(Excerpts from a dataset)
————————

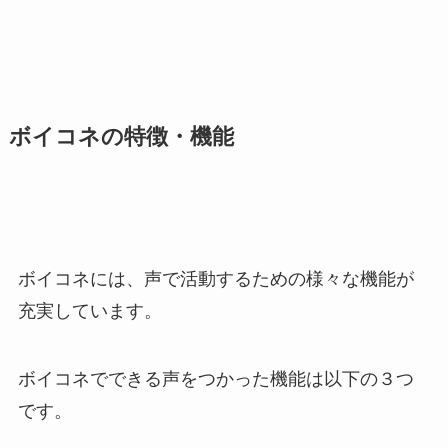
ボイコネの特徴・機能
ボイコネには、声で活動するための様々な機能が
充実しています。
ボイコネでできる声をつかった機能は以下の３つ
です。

————————

(WORK INSTRUCTION)
Exactly as given, transcribe every line of the data, but not its images.

(SOLUTION TO THIS PROBLEM)
ボイコネの特徴・機能
ボイコネには、声で活動するための様々な機能が
充実しています。
ボイコネでできる声をつかった機能は以下の３つ
です。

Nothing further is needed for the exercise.